Routine resistance testing, however, only detects the most common viral variants, i.e. those that are present in more than 15% -20% of the viruses infecting each patient. But the treatment also fails in some patients who apparently have no resistant variants.

A study led by Harvard University and involving researchers from the AIDS Research Institute (IrsiCaixa) has demonstrated that in some cases treatment fails because patients have minority resistant variants not detected by standard methods. The presence of these minority variants of HIV resistant to drugs doubles the risk of virologic failure.
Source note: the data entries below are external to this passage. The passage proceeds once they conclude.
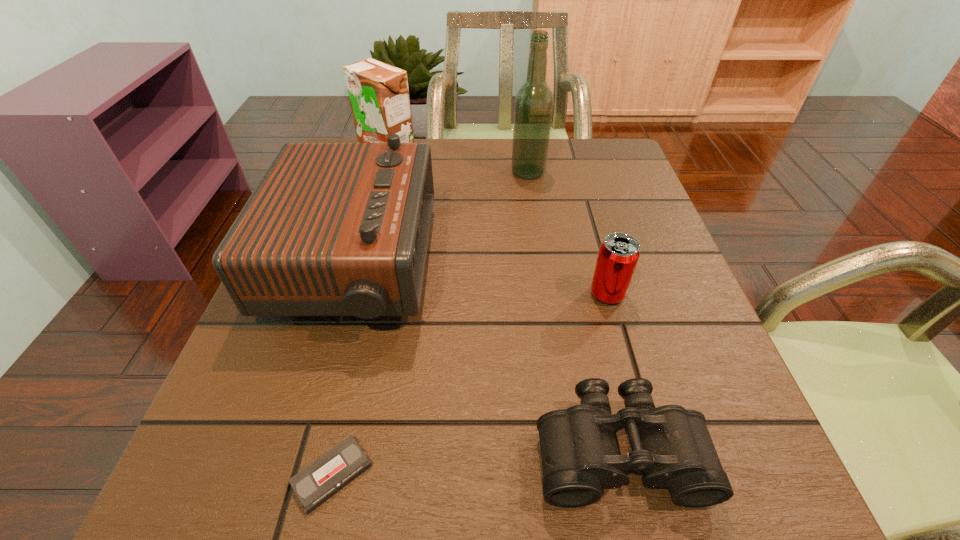 This screenshot has width=960, height=540. Identify the location of vacant space situated 0.170m on the right of the shortest object. (498, 475).

Find the location of `liquor situated at the far edge`. liquor situated at the far edge is located at coordinates (533, 109).

You are a GUI agent. You are given a task and a screenshot of the screen. Output one action in this format:
    pyautogui.click(x=<x>, y=<y>)
    Task: Click on the carton that is at the far edge
    
    Given the screenshot: What is the action you would take?
    pyautogui.click(x=379, y=97)

Locate an element on the screen. This screenshot has width=960, height=540. binoculars at the near edge is located at coordinates (671, 445).

Find the location of a particular element. videotape that is at the near edge is located at coordinates point(319,481).

This screenshot has width=960, height=540. What are the coordinates of `carton positioned at the left edge` in the screenshot? It's located at (379, 97).

At what (x,y) coordinates should I click in order to perform the action: click on radio receiver located in the left edge section of the desktop. Please return your answer as a coordinate pair (x, y). Image resolution: width=960 pixels, height=540 pixels. Looking at the image, I should click on (x=332, y=229).

The height and width of the screenshot is (540, 960). Find the location of `videotape present at the left edge`. videotape present at the left edge is located at coordinates (319, 481).

Locate an element on the screen. The width and height of the screenshot is (960, 540). soda can situated at the right edge is located at coordinates (618, 255).

Find the location of a particular element. binoculars positioned at the right edge is located at coordinates (671, 445). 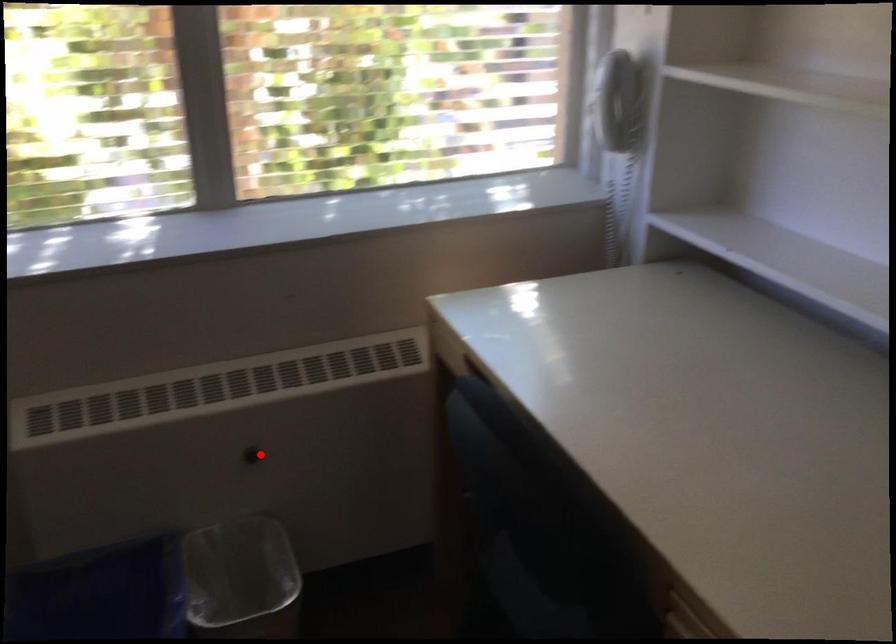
The presence of these minority variants doubles the risk of treatment failure The discovery has been published on April 6 in the Journal of the American Medical Association. The study involved Roger Paredes, a researcher at IrsiCaixa, which is supported by La Caixa Bank’s Social Welfare program and the Department of Health of the Generalitat of Catalonia and the HIV Unit of the Hospital Germans Trias i Pujol in Badalona. Various other international research centers like the University of Zurich, Yale University and University College London also participated in the study.

New diagnostic techniques

The study analyzed samples from a total of 985 patients which, according to standard resistance tests, had no resistant variants. The researchers used massive sequencing techniques to detect virus variants present in up to 0.1% of the HIV virus in the body. With these ultra-sensitive tests, they have found that 14% of patients who apparently had no resistant variants, in fact, had resistant minority variants that are not detected by standard tests.

In the group of patients without resistance of any kind, the treatment failed in 15% of cases, while in patients with minority resistant variants, the failure rate was 35%. Therefore, the study shows that the presence of minority resistant variants doubles the risk that treatment does not work. This risk is equivalent to not taking the medication properly.

The new test could prevent treatment failure in one of every 11 patients The detection of these minority resistant variants has been made possible by the application of tools for the genomic sequencing of viruses in clinical diagnosis. These tools can perform more precise tests for resistance and thereby improve the diagnosis and treatment of seropositive patients. If these tests could be used widespread, they could prevent treatment failure in one out of every 11 patients.

The researchers hope that this form of diagnosis, which is currently still in testing, can be applied to all HIV-positive patients within two years.